Task directions – Each entry in the material below should be copied without any alteration.

Supplied material: Begin

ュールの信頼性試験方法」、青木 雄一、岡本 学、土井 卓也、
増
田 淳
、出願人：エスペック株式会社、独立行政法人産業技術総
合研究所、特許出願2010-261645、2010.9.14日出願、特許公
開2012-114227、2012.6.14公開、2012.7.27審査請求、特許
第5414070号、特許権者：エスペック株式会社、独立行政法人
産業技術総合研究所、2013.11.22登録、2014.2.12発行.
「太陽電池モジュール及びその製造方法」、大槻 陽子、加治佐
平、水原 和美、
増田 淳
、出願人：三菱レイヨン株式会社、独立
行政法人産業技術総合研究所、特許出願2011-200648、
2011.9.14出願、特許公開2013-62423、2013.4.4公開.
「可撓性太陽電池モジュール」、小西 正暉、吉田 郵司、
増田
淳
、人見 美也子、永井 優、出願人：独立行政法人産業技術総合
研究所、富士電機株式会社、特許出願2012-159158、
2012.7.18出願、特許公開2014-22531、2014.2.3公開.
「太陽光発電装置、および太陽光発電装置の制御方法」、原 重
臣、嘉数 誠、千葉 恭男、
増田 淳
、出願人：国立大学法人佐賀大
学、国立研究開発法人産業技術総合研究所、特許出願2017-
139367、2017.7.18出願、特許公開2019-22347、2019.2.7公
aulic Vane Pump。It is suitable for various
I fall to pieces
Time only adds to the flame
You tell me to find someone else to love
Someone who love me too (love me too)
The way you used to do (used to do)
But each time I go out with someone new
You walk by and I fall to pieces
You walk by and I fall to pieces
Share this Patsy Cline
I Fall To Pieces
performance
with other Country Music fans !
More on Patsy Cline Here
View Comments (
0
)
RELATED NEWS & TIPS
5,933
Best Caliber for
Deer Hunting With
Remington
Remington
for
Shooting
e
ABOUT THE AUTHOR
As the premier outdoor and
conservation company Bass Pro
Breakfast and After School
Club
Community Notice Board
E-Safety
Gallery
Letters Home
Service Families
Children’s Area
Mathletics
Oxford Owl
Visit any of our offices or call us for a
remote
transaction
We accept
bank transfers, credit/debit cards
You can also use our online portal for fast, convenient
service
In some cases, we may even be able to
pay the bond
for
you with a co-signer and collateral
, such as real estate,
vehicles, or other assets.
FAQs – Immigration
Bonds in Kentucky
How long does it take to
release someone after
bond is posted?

Supplied material: End

Response to the task –
ュールの信頼性試験方法」、青木 雄一、岡本 学、土井 卓也、
増
田 淳
、出願人：エスペック株式会社、独立行政法人産業技術総
合研究所、特許出願2010-261645、2010.9.14日出願、特許公
開2012-114227、2012.6.14公開、2012.7.27審査請求、特許
第5414070号、特許権者：エスペック株式会社、独立行政法人
産業技術総合研究所、2013.11.22登録、2014.2.12発行.
「太陽電池モジュール及びその製造方法」、大槻 陽子、加治佐
平、水原 和美、
増田 淳
、出願人：三菱レイヨン株式会社、独立
行政法人産業技術総合研究所、特許出願2011-200648、
2011.9.14出願、特許公開2013-62423、2013.4.4公開.
「可撓性太陽電池モジュール」、小西 正暉、吉田 郵司、
増田
淳
、人見 美也子、永井 優、出願人：独立行政法人産業技術総合
研究所、富士電機株式会社、特許出願2012-159158、
2012.7.18出願、特許公開2014-22531、2014.2.3公開.
「太陽光発電装置、および太陽光発電装置の制御方法」、原 重
臣、嘉数 誠、千葉 恭男、
増田 淳
、出願人：国立大学法人佐賀大
学、国立研究開発法人産業技術総合研究所、特許出願2017-
139367、2017.7.18出願、特許公開2019-22347、2019.2.7公
aulic Vane Pump。It is suitable for various
I fall to pieces
Time only adds to the flame
You tell me to find someone else to love
Someone who love me too (love me too)
The way you used to do (used to do)
But each time I go out with someone new
You walk by and I fall to pieces
You walk by and I fall to pieces
Share this Patsy Cline
I Fall To Pieces
performance
with other Country Music fans !
More on Patsy Cline Here
View Comments (
0
)
RELATED NEWS & TIPS
5,933
Best Caliber for
Deer Hunting With
Remington
Remington
for
Shooting
e
ABOUT THE AUTHOR
As the premier outdoor and
conservation company Bass Pro
Breakfast and After School
Club
Community Notice Board
E-Safety
Gallery
Letters Home
Service Families
Children’s Area
Mathletics
Oxford Owl
Visit any of our offices or call us for a
remote
transaction
We accept
bank transfers, credit/debit cards
You can also use our online portal for fast, convenient
service
In some cases, we may even be able to
pay the bond
for
you with a co-signer and collateral
, such as real estate,
vehicles, or other assets.
FAQs – Immigration
Bonds in Kentucky
How long does it take to
release someone after
bond is posted?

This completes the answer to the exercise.